PROBLEM:
Starting at the line that holds "Isolation and Service Valves" and stopping at the line that holds "ng game at recent", restate the records below word for word, with both of those lines included.

INFORMATION SUPPLIED:
□ □ □ □

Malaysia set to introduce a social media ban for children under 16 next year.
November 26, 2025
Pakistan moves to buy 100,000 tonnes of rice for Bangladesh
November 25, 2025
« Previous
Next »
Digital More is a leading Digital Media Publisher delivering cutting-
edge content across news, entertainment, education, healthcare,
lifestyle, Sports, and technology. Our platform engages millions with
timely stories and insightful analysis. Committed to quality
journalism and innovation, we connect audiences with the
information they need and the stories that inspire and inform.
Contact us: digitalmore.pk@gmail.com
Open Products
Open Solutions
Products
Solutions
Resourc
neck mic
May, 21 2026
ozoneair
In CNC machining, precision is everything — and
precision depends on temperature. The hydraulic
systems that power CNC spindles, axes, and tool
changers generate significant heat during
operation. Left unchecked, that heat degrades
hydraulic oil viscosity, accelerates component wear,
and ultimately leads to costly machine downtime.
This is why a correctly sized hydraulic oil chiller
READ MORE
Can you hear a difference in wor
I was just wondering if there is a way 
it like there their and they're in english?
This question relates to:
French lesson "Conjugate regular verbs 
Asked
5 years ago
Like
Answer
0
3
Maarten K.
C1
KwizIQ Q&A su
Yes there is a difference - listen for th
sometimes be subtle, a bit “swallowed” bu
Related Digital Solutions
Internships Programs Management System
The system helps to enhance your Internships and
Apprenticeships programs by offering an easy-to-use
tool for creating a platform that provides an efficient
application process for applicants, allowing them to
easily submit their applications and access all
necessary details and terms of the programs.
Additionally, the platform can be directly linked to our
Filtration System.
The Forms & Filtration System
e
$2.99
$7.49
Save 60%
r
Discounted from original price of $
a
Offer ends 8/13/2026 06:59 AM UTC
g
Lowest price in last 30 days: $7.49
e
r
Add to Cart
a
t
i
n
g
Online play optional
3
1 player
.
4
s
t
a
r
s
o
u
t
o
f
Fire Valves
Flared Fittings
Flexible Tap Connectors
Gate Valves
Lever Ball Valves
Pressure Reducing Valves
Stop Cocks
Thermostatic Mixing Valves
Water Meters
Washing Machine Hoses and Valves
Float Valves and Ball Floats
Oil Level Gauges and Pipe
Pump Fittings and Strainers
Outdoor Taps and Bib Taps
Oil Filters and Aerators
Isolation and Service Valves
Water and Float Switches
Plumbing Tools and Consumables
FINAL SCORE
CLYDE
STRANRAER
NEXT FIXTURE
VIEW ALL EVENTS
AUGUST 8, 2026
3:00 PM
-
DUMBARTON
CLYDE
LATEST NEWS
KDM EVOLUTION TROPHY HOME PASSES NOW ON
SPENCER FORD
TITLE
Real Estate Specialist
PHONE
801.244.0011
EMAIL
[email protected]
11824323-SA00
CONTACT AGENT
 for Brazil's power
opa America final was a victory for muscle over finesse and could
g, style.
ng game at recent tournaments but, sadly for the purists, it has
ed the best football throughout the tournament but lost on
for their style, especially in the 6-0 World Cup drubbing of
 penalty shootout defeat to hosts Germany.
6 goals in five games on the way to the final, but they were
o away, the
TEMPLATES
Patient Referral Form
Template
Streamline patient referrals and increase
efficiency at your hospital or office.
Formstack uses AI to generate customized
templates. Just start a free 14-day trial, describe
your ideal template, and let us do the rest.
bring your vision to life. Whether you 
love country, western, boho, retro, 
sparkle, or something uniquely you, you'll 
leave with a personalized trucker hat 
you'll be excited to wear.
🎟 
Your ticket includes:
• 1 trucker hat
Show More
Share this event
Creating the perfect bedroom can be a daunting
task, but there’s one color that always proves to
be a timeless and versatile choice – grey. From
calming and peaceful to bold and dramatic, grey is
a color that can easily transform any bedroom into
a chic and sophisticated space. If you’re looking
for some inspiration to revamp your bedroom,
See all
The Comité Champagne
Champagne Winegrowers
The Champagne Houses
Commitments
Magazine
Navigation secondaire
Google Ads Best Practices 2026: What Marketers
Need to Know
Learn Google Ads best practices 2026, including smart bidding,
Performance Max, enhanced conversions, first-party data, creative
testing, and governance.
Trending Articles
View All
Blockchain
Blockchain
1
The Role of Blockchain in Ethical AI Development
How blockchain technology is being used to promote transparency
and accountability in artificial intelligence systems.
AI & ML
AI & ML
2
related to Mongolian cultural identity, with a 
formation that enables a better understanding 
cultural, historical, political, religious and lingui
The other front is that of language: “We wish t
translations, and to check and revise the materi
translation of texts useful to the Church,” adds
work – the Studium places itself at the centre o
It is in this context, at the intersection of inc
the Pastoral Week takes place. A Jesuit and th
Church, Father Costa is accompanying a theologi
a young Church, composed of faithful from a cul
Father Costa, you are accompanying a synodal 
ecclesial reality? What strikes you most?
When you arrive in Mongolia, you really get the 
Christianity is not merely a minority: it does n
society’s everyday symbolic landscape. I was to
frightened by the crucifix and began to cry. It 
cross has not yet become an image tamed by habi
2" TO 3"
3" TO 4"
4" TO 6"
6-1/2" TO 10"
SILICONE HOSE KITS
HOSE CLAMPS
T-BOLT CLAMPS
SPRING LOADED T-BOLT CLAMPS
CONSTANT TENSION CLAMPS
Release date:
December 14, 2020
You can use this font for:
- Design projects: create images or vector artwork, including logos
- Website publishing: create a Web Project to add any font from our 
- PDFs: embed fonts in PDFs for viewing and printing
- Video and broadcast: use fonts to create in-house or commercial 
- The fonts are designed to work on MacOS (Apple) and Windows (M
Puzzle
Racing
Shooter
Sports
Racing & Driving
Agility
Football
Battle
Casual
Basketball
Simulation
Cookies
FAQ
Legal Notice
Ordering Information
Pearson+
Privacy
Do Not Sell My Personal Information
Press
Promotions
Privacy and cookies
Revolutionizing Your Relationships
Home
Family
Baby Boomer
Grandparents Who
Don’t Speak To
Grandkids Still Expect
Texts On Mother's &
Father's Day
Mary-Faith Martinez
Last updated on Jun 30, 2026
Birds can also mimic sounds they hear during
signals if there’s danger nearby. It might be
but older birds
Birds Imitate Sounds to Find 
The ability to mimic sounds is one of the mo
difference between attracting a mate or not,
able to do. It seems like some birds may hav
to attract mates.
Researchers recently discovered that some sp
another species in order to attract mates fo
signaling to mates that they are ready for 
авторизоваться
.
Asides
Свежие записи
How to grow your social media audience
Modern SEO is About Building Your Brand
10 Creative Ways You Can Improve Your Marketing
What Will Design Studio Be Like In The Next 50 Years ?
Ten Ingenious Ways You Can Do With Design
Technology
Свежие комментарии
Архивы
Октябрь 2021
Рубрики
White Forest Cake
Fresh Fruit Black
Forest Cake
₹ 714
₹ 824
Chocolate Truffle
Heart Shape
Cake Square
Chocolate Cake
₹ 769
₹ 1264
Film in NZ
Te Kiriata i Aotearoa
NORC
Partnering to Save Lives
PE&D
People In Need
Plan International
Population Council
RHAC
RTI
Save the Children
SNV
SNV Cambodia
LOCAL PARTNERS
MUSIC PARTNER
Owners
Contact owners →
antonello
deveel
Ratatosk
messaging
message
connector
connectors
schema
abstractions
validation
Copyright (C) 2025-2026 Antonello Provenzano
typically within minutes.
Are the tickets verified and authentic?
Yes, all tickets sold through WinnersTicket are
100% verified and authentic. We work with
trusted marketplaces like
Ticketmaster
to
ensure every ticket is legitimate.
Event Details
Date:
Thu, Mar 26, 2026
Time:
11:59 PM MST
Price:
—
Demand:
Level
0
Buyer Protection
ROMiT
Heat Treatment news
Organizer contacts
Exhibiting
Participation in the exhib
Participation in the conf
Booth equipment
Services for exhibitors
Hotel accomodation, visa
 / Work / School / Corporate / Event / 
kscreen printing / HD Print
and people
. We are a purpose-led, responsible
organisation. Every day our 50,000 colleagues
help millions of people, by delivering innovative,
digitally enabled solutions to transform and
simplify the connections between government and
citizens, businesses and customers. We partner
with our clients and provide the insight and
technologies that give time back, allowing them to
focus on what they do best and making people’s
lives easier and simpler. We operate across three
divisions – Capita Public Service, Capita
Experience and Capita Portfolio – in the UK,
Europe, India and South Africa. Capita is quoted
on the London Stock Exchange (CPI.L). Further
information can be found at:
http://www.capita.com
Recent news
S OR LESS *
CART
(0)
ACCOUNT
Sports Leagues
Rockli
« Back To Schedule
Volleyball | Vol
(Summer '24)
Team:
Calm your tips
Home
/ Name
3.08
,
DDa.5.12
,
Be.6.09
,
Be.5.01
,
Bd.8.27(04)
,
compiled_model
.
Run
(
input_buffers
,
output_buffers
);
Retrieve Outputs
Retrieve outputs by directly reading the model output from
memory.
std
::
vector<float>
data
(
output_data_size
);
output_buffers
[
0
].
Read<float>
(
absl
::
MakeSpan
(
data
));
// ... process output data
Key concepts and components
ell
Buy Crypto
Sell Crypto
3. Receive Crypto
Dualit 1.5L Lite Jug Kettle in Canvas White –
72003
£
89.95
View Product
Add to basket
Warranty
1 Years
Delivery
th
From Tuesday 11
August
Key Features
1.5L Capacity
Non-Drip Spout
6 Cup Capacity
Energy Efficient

□ □ □ □

EXERCISE ANSWER:
Isolation and Service Valves
Water and Float Switches
Plumbing Tools and Consumables
FINAL SCORE
CLYDE
STRANRAER
NEXT FIXTURE
VIEW ALL EVENTS
AUGUST 8, 2026
3:00 PM
-
DUMBARTON
CLYDE
LATEST NEWS
KDM EVOLUTION TROPHY HOME PASSES NOW ON
SPENCER FORD
TITLE
Real Estate Specialist
PHONE
801.244.0011
EMAIL
[email protected]
11824323-SA00
CONTACT AGENT
 for Brazil's power
opa America final was a victory for muscle over finesse and could
g, style.
ng game at recent tournaments but, sadly for the purists, it has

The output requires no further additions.